Memory is how delegation becomes experience
Delegation builds trust through experience. Memory is how an agent accumulates that experience. There are three tiers, and each raises a different governance question.
What you've said, what the agent has done, what's been decided. Lost when the session ends.
Active project state. The agent remembers it is halfway through a multi-step task.
Preferences, history, institutional knowledge that persists across sessions.
Short-term memory
The current conversation. Within a single session, the agent remembers what you said three messages ago and what it decided two tool calls ago. This is just context window, but managed — you decide what to keep and what to summarise as the conversation grows.
Governance questions are light: privacy for the user's current turn, and whether the conversation gets logged for auditability.
Working memory
Task context across a multi-step task. An agent researching a topic remembers which sources it has already consulted, which contradictions it has flagged, which questions are still open. This is usually stored outside the model (a JSON blob, a task record) and re-injected each turn.
The governance question becomes: how do we audit what the agent did within a task? Working memory is typically where reasoning traces live, and those are what you review after the fact.
Long-term memory
Persistent state across sessions. The agent knows your role, your preferences, your last project, the decision your team made three weeks ago. This is usually a database or vector store keyed by user or project.
Long-term memory is where governance gets hard.

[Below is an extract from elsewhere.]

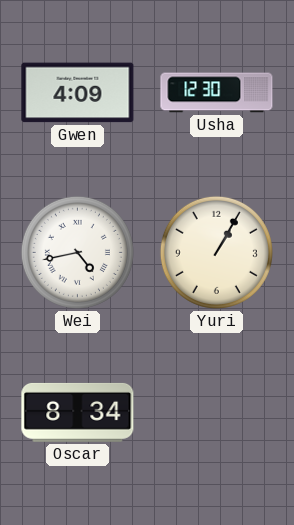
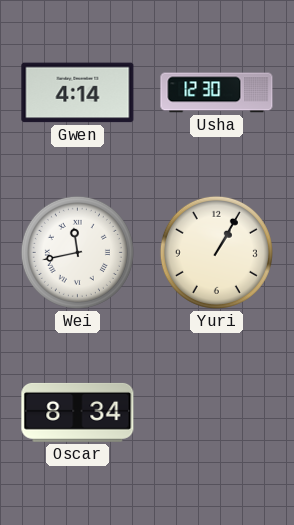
Gwen: 4:09 -> 4:14
Wei: 4:43 -> 11:43
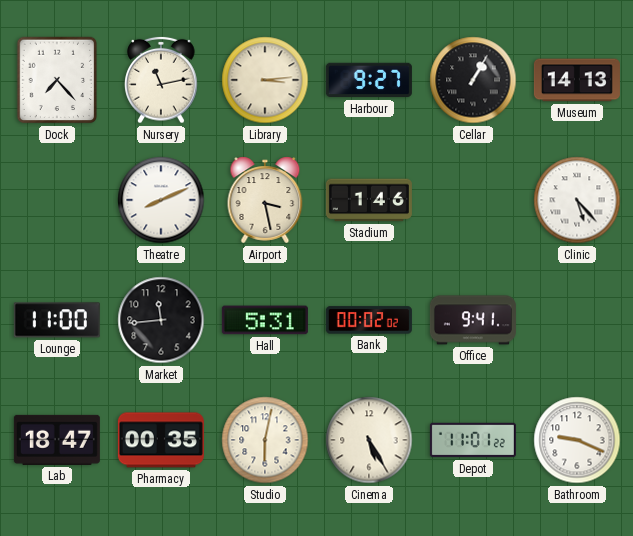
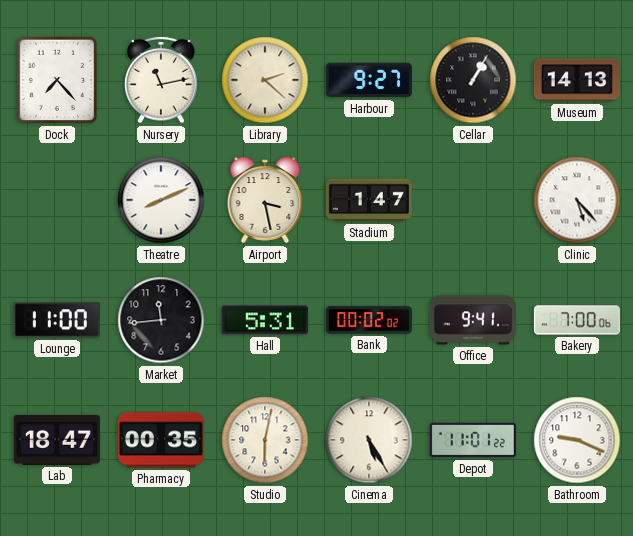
Library: 3:14 -> 2:22
Stadium: 1:46 -> 1:47
Bakery: none -> 7:00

- What should it remember? A customer's preference for formal language — yes. Their home address — only with consent.
- What should it forget? Outdated decisions, stale preferences, data that was deleted under a right-to-erasure request.
- Who controls it? Memory that the agent writes to itself is a black box. Memory that the user explicitly curates is accountable but slow.
Practical patterns
- Session-scoped: keep short-term memory in the request. No storage, no governance burden.
- Task-scoped: store working memory in a task record, wipe on completion. Audit the trace, not the persistent store.
- User-scoped: store long-term memory keyed by user, with explicit read/write/delete API surfaces, exposed to the user (and to auditors).
Start with the least amount of memory that works. Add tiers as the job demands, not as "it would be nice if the agent remembered".